▶ WORK REQUIRED: From the records below, transcribe only the lines running from the one with "دولار لإدخال أدوية" through the one with "Полная занятость". Keep both of those end lines.

▶ DATA FOR THIS EXERCISE:
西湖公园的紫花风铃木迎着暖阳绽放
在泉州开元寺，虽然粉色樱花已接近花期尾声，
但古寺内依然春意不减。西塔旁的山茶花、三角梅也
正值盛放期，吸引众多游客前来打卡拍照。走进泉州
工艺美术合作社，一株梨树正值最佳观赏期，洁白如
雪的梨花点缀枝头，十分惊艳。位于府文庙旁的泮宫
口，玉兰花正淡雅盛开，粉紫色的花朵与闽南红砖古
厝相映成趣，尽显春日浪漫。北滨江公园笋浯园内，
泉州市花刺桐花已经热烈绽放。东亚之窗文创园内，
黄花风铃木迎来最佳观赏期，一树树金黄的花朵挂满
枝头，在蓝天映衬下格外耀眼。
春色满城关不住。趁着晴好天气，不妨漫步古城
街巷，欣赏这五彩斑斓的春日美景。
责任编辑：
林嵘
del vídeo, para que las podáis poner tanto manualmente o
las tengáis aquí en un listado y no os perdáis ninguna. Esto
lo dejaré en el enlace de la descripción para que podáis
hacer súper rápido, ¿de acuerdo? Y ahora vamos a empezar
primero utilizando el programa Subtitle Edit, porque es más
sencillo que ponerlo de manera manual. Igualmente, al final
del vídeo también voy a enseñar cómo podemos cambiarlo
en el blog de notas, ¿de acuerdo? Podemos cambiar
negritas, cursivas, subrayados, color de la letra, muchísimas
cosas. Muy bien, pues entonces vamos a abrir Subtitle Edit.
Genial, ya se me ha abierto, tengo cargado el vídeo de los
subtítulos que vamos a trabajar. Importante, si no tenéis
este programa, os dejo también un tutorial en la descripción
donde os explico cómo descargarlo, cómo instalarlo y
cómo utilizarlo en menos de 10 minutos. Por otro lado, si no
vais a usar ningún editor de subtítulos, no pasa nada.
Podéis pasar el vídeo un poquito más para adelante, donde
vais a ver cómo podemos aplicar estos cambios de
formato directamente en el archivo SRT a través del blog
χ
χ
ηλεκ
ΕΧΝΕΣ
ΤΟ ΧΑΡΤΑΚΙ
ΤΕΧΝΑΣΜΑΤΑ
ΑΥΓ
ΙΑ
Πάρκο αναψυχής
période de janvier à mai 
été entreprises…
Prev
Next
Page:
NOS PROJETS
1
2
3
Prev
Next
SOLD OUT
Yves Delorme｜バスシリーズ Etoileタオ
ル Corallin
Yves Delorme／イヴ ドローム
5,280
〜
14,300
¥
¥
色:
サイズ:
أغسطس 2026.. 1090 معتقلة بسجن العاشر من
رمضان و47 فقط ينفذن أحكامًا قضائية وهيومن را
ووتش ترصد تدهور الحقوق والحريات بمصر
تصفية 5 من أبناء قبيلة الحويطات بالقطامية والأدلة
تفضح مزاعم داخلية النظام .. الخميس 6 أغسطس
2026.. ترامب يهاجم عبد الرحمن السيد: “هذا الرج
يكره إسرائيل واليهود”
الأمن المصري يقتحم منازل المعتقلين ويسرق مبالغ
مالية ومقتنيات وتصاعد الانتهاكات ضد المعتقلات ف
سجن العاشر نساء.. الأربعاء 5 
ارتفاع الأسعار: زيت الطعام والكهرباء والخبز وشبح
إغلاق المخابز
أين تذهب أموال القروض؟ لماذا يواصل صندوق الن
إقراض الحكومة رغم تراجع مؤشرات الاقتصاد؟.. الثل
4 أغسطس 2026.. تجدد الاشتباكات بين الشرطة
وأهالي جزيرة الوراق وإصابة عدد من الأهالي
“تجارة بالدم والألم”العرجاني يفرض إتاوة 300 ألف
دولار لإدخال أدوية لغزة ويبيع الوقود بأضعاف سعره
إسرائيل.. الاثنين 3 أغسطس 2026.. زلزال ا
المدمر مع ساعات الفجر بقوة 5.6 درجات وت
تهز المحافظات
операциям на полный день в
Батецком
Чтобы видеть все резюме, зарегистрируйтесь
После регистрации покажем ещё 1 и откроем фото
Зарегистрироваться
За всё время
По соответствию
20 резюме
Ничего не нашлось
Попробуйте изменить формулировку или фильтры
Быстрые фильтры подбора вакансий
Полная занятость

--

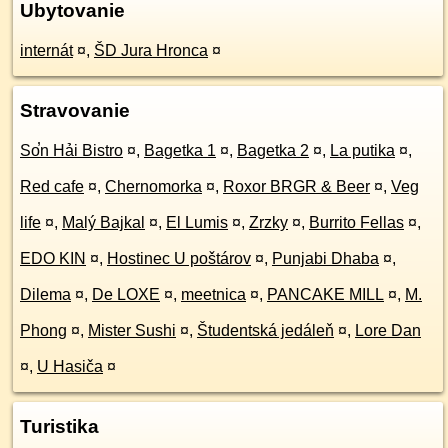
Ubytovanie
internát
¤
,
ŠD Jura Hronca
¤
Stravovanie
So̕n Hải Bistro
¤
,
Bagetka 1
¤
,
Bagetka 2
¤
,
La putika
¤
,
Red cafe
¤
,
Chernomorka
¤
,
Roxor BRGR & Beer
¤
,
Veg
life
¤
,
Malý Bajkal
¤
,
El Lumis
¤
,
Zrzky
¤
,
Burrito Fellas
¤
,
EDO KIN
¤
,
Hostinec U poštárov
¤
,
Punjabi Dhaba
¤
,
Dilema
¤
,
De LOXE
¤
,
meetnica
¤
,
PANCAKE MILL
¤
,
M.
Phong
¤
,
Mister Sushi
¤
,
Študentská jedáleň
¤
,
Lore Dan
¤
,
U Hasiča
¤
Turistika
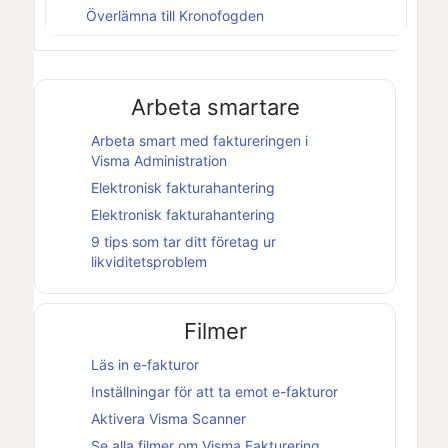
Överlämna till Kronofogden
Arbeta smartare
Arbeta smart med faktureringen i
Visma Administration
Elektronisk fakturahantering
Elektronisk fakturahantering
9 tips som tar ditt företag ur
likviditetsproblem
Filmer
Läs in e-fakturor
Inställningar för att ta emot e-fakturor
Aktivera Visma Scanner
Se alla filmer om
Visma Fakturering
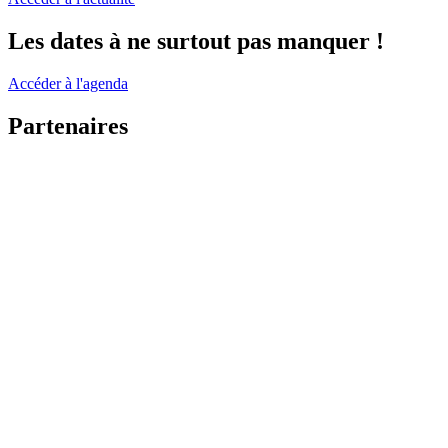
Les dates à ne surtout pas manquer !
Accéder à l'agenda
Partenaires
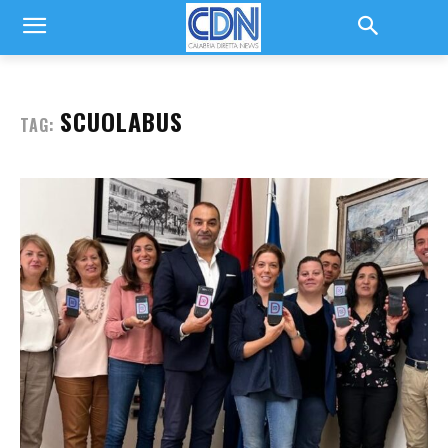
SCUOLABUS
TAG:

▶ TASK OUTPUT:
دولار لإدخال أدوية لغزة ويبيع الوقود بأضعاف سعره
إسرائيل.. الاثنين 3 أغسطس 2026.. زلزال ا
المدمر مع ساعات الفجر بقوة 5.6 درجات وت
تهز المحافظات
операциям на полный день в
Батецком
Чтобы видеть все резюме, зарегистрируйтесь
После регистрации покажем ещё 1 и откроем фото
Зарегистрироваться
За всё время
По соответствию
20 резюме
Ничего не нашлось
Попробуйте изменить формулировку или фильтры
Быстрые фильтры подбора вакансий
Полная занятость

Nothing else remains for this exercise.